__What you are asked to do__. Note each line of the listing that contains the string "Academia", and copy it.
+++
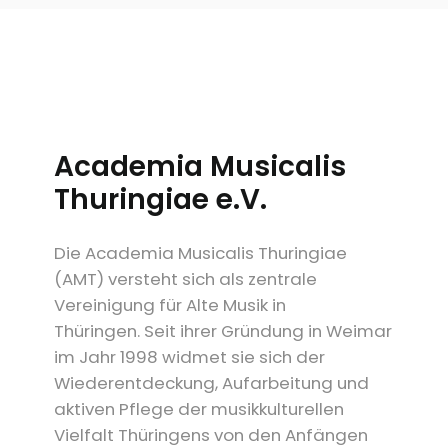
Academia Musicalis
Thuringiae e.V.
Die Academia Musicalis Thuringiae
(AMT) versteht sich als zentrale
Vereinigung für Alte Musik in
Thüringen. Seit ihrer Gründung in Weimar
im Jahr 1998 widmet sie sich der
Wiederentdeckung, Aufarbeitung und
aktiven Pflege der musikkulturellen
Vielfalt Thüringens von den Anfängen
+++
__Result of this task__.
Academia Musicalis
Die Academia Musicalis Thuringiae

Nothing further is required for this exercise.